Maxim Kuvyrkov wrote:

> What the heck, I'll jump in as well.

Why not - how many engineers does it take to sort?!?

> I'm still working on analysis, but it appears to me that Alexander's patch 
> (current state of trunk) fails qsort check due to not being symmetric for
> load/store analysis (write == 0 or write == 1) in comparisons with 
> "irrelevant"
> instructions.  Wilco's patch  does not seem to address that, and, possibly,
> makes the failure latent (I may be wrong here, it's late and I didn't finish 
> analysis yet).
>
> I'm currently bootstrapping the following patch (on aarch64-linux-gnu, 
> arm-linux-gnueabihf will follow tomorrow), which (like Wilco's patch) seems
> to unbreak bootstrap, but is less invasive and preserves handling of
> multi_mem_insns.  Would please interested  parties help me test it?

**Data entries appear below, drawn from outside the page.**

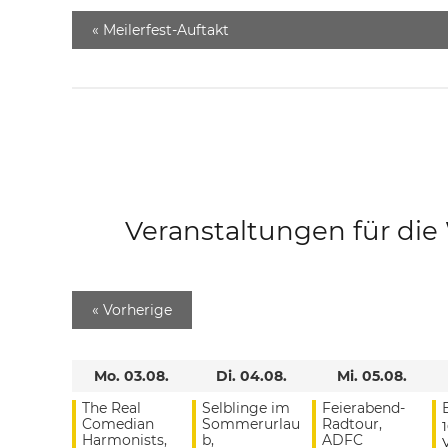
«
Meilerfest-Auftakt
Veranstaltungen für di
«
Vorherige
Mo. 03.08.
Di. 04.08.
Mi. 05.08.
The Real
Selblinge im
Feierabend-
Comedian
Sommerurlau
Radtour,
Harmonists,
b,
ADFC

So what you're saying is that if we compare a load with a store (or a store
with a load), we should always return 0 and use the original instruction order?
This won't fix the issue of overlaps in autopref_rank_data, but I believe this
creates a new sorting order problem:

A. Load off 8
B. Store off 12
C. Load off 4

So A < B (instruction order), B < C (instruction order) but A > C (offset 
order)...

The key here is that sorting functions should only return zero if the two
objects being compared are really indistinguishable, not as a way to say they
are not comparable(!!!) and then defer to a different comparison order. It is
impossible to combine multiple different comparisons to create a total sorting
order that way. 

However it is feasible to divide things into several classes, order the classes
with respect to each other and use a different sort within each class. If you 
want
to treat loads/stores equally, that's fine, but then they end up in the same 
class
and thus you have to use a comparison that orders both loads and stores.